● Exercise details
What lines in the material hold the string "grande"? Copy out each of them.

##### Record excerpts

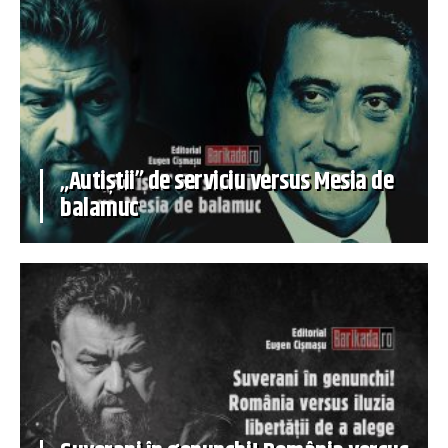
„Autiștii” de serviciu versus Mesia de
balamuc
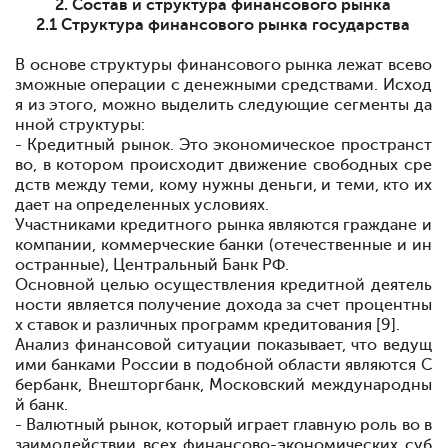
2. Состав и структура финансового рынка
2.1 Структура финансового рынка государства
В основе структуры финансового рынка лежат всево
зможные операции с денежными средствами. Исход
я из этого, можно выделить следующие сегменты да
нной структуры:
- Кредитный рынок. Это экономическое пространст
во, в котором происходит движение свободных сре
дств между теми, кому нужны деньги, и теми, кто их
дает на определенных условиях.
Участниками кредитного рынка являются граждане и
компании, коммерческие банки (отечественные и ин
остранные), Центральный Банк РФ.
Основной целью осуществления кредитной деятель
ности является получение дохода за счет процентны
х ставок и различных программ кредитования [9].
Анализ финансовой ситуации показывает, что ведущ
ими банками России в подобной области являются С
бербанк, Внешторгбанк, Московский международны
й банк.
- Валютный рынок, который играет главную роль во в
заимодействии всех финансово-экономических суб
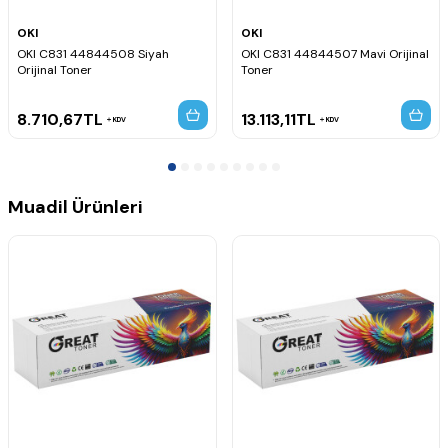
OKI
OKI
OKI C831 44844508 Siyah
OKI C831 44844507 Mavi Orijinal
Orijinal Toner
Toner
8.710,67
TL
13.113,11
TL
KDV
KDV
Muadil Ürünleri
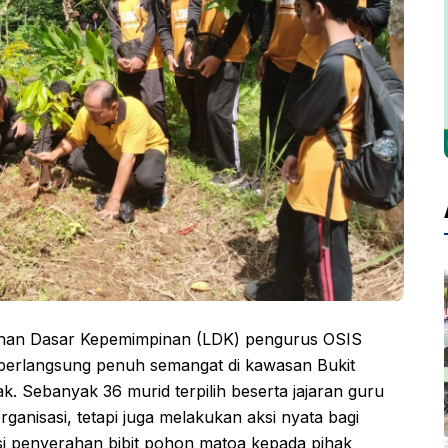
ihan Dasar Kepemimpinan (LDK) pengurus OSIS
erlangsung penuh semangat di kawasan Bukit
Sebanyak 36 murid terpilih beserta jajaran guru
ganisasi, tetapi juga melakukan aksi nyata bagi
esi penyerahan bibit pohon matoa kepada pihak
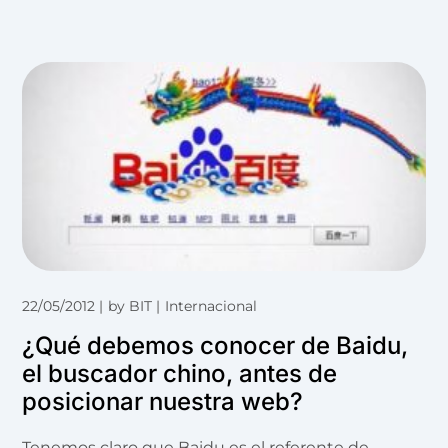
22/05/2012
by
BIT
Internacional
¿Qué debemos conocer de Baidu,
el buscador chino, antes de
posicionar nuestra web?
Tenemos claro que Baidu es el referente de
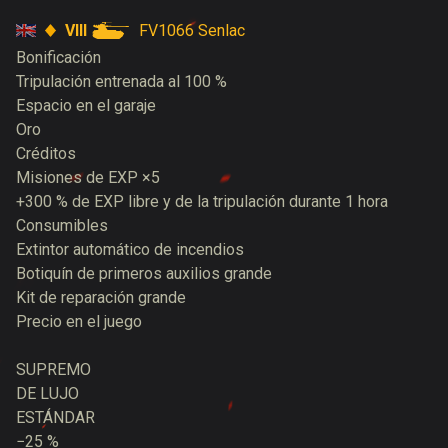
VIII
FV1066 Senlac
Bonificación
Tripulación entrenada al 100 %
Espacio en el garaje
Oro
Créditos
Misiones de EXP ×5
+300 % de EXP libre y de la tripulación durante 1 hora
Consumibles
Extintor automático de incendios
Botiquín de primeros auxilios grande
Kit de reparación grande
Precio en el juego
SUPREMO
DE LUJO
ESTÁNDAR
−25 %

##########

● Result for this task
Botiquín de primeros auxilios grande
Kit de reparación grande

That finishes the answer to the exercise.